:: Exercise data

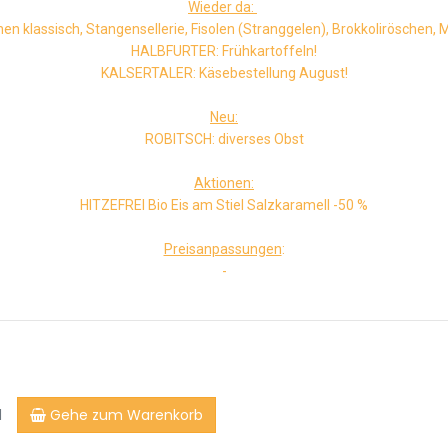
Wieder da:
 klassisch, Stangensellerie, Fisolen (Stranggelen), Brokkoliröschen, M
HALBFURTER: Frühkartoffeln!
KALSERTALER: Käsebestellung August!
Neu:
ROBITSCH: diverses Obst
Aktionen:
HITZEFREI Bio Eis am Stiel Salzkaramell -50 %
Preisanpassungen
:
-
Gehe zum Warenkorb
l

::::

* _Instructions for the task_
Write out every record above exactly as it stands, but leave out the pictures.

* _Solution below_
Wieder da:
 klassisch, Stangensellerie, Fisolen (Stranggelen), Brokkoliröschen, M
HALBFURTER: Frühkartoffeln!
KALSERTALER: Käsebestellung August!
Neu:
ROBITSCH: diverses Obst
Aktionen:
HITZEFREI Bio Eis am Stiel Salzkaramell -50 %
Preisanpassungen
:
-
Gehe zum Warenkorb
l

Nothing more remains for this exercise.